A: The board of directors of the listed companies should organize relevant personnel to carefully study the new delisting rules and the relevant provisions of the Guides, and do a good job in the identification and information disclosure of business income deduction items. In terms of identification, the listed companies shall not recognize the incomes from the contracts without commercial reality, and the incomes from the abnormal transactions with no real business or with obviously unfair transaction prices. On this basis, if the audited net profits of a listed company before or after the deduction of non-recurring gains and losses in the most recent fiscal year is negative, the company should refer to the Guides to comprehensively consider the degree of correlation between the relevant incomes and the company’s normal business operations and the sustainability of the incomes, and make reasonable judgments based on the company’s actual situations. In terms of information disclosure, the listed companies should list in the annual report the specific deductions from operating income item by item and the amount of operating income after the deduction in strict accordance with the format requirements in the attachments to the Guides.
Q6: What are the main considerations for the verification responsibility of audit institutions highlighted in the Guides? How should the annual audit accountants conduct effective verification?

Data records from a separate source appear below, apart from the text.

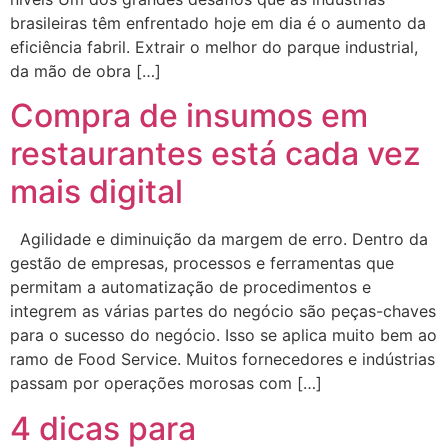
brasileiras têm enfrentado hoje em dia é o aumento da
eficiência fabril. Extrair o melhor do parque industrial,
da mão de obra […]
Compra de insumos em
restaurantes está cada vez
mais digital
Agilidade e diminuição da margem de erro. Dentro da
gestão de empresas, processos e ferramentas que
permitam a automatização de procedimentos e
integrem as várias partes do negócio são peças-chaves
para o sucesso do negócio. Isso se aplica muito bem ao
ramo de Food Service. Muitos fornecedores e indústrias
passam por operações morosas com […]
4 dicas para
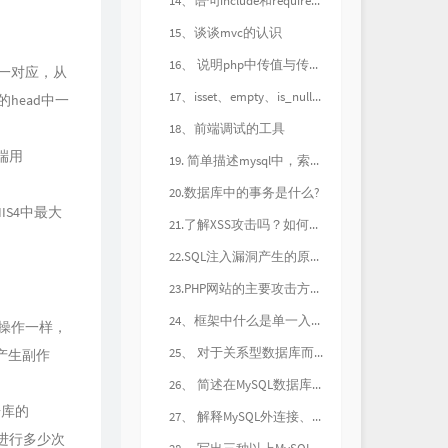
14、语句include和require的区别是什么？为避免多次包含同一文件，可以用(?)语句代替他们
Always Online
林俊杰
15、谈谈mvc的认识
隐藏相册
Top Barry / INDEcompany
16、 说明php中传值与传引用的区别，并说明传值什么时候传引用？
一一对应，从
盛夏的果实
莫文蔚
17、isset、empty、is_null的区别
的head中一
愿与愁
林俊杰
18、前端调试的工具
静音恋人 (两颗缠绕的心)
礼越
器端用
19. 简单描述mysql中，索引，主键，唯一索引，联合索引的区别，对数据库的性能有什么影响（从读写两方面）（新浪网技术部）
讨厌
芮恩
20.数据库中的事务是什么?
IS4中最大
爱情讯息
郭静
21.了解XSS攻击吗？如何防止？
玻璃
Gareth.T
22.SQL注入漏洞产生的原因？如何防止？
小胡同
郑润泽
23.PHP网站的主要攻击方式有哪些？
最佳损友
陈奕迅
24、框架中什么是单一入口和多入口 ， 单一入口的优缺点？
t操作一样，
再等冬天(Memories)
h3R3
25、 对于关系型数据库而言，索引是相当重要的概念，请回答有关索引的几个问题：
产生副作
离开我的依赖
王艳薇
26、 简述在MySQL数据库中MyISAM和InnoDB的区别
有些
颜人中
据库的
27、 解释MySQL外连接、内连接与自连接的区别
如果爱忘了 (live)
汪苏泷 / 单依纯
进行多少次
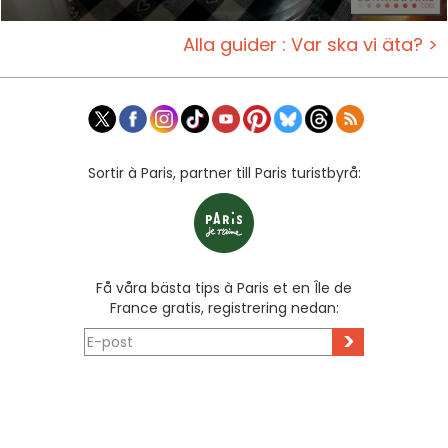
Alla guider : Var ska vi äta? >
Sortir à Paris, partner till Paris turistbyrå:
Få våra bästa tips à Paris et en Île de
France gratis, registrering nedan:
>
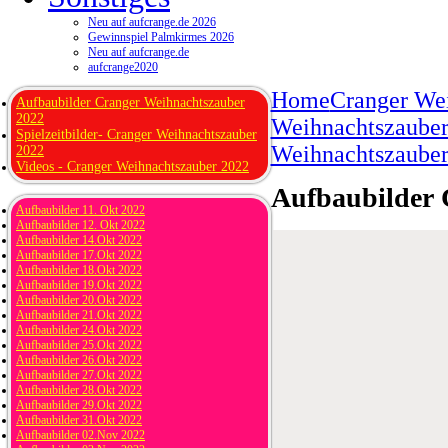
Neu auf aufcrange.de 2026
Gewinnspiel Palmkirmes 2026
Neu auf aufcrange.de
aufcrange2020
Home
Cranger We
Aufbaubilder Cranger Weihnachtszauber
2022
Weihnachtszauber 
Spielzeitbilder- Cranger Weihnachtszauber
Weihnachtszauber
2022
Videos - Cranger Weihnachtszauber 2022
Aufbaubilder 
Aufbaubilder 11. Okt 2022
Aufbaubilder 12. Okt 2022
Aufbaubilder 14.Okt 2022
Aufbaubilder 17.Okt 2022
Aufbaubilder 18.Okt 2022
Aufbaubilder 19.Okt 2022
Aufbaubilder 20.Okt 2022
Aufbaubilder 21.Okt 2022
Aufbaubilder 24.Okt 2022
Aufbaubilder 25.Okt 2022
Aufbaubilder 26.Okt 2022
Aufbaubilder 27.Okt 2022
Aufbaubilder 28.Okt 2022
Aufbaubilder 29.Okt 2022
Aufbaubilder 31.Okt 2022
Aufbaubilder 02.Nov 2022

A: The new delisting rules specify that the annual report audit institutions shall issue a special verification opinion on whether the operating income deductions are appropriate for a listed company, so as to urge the audit institutions to shoulder their responsibility as “gatekeepers”. Judging from the delisting regulation of the SSE in 2020, the audit institutions played an important part in the regulation of delisting for financial factors. Therefore, the Guides issued this time emphasize the verification requirements for audit institutions and continue to hold audit institutions accountable.
When implementing the Guides, the annual audit accountants should focus on verifying whether the current incomes of a listed company are true and accurate, and take into account the factors such as the company’s size and historical operating conditions to further verify whether the deductions from the listed company’s operating incomes meet the requirements of the Guides and related provisions. If a company records an operating income less than RMB100 million but the net profits before or after the deduction of non-recurring gains and losses are positive, the annual audit accountant should issue a special verification opinion by paying attention to the authenticity, accuracy and completeness of the disclosed non-recurring gains and losses.

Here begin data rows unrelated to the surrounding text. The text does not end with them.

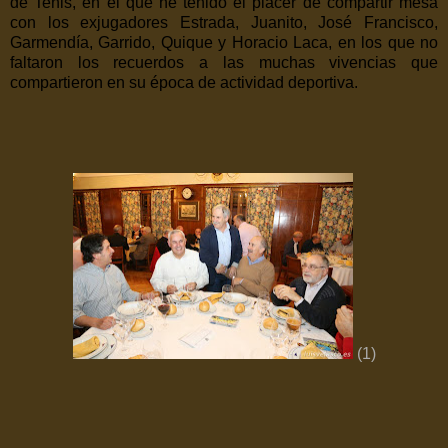
de Tenis, en el que he tenido el placer de compartir mesa
con los exjugadores Estrada, Juanito, José Francisco,
Garmendía, Garrido, Quique y Horacio Laca, en los que no
faltaron los recuerdos a las muchas vivencias que
compartieron en su época de actividad deportiva.
(1)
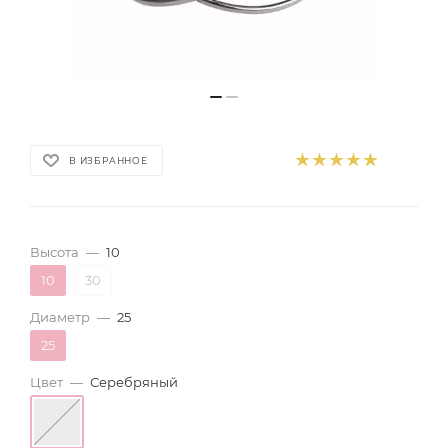
В ИЗБРАННОЕ
Высота
—
10
10
30
Диаметр
—
25
25
Цвет
—
Серебряный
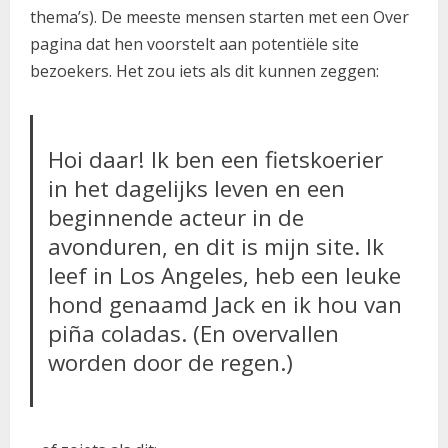
thema’s). De meeste mensen starten met een Over
pagina dat hen voorstelt aan potentiële site
bezoekers. Het zou iets als dit kunnen zeggen:
Hoi daar! Ik ben een fietskoerier
in het dagelijks leven en een
beginnende acteur in de
avonduren, en dit is mijn site. Ik
leef in Los Angeles, heb een leuke
hond genaamd Jack en ik hou van
piña coladas. (En overvallen
worden door de regen.)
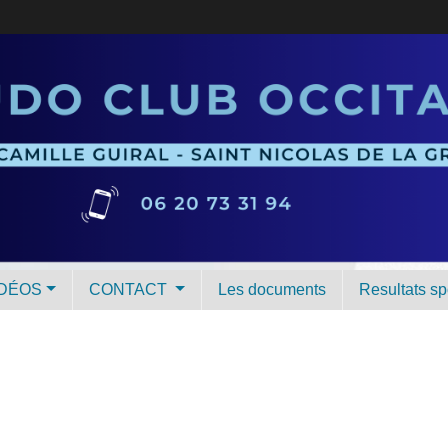
IDÉOS
CONTACT
Les documents
Resultats spo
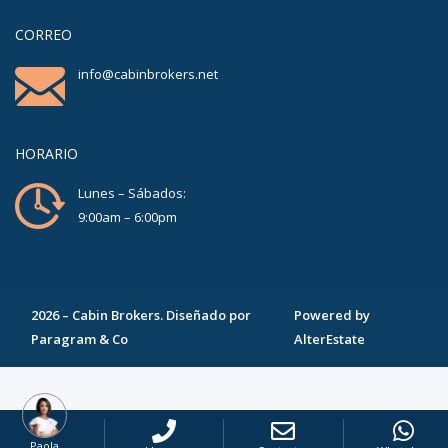
CORREO
info@cabinbrokers.net
HORARIO
Lunes – Sábados:
9:00am – 6:00pm
2026
–
Cabin Brokers
. Diseñado por
Powered by
Paragram & Co
AlterEstate
Paola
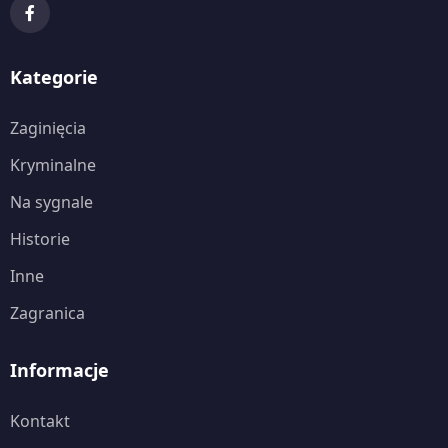
Kategorie
Zaginięcia
Kryminalne
Na sygnale
Historie
Inne
Zagranica
Informacje
Kontakt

Q7: After the release of the Guides, what especially should investors pay attention to?
A: According to the new delisting rules, after the disclosure of the 2021 annual reports, if a listed company triggers for the first time the financial delisting indicator that the net profits before or after the deduction of non-recurring gains and losses are negative and the operating income is less than RMB100 million, it will be put under the delisting risk alert (*ST). The companies that have already been under the delisting risk alert, namely the *ST companies, will be directly delisted if they continue to hit the delisting indicators in 2021. With close attention to the announcements that may be disclosed by relevant listed companies, such as the annual performance forecasts, correction announcements on performance forecast, express reports on performance, correction announcements on express report on performance, and risk reminders, investors should make cautious investment decisions to effectively ward off investment risks.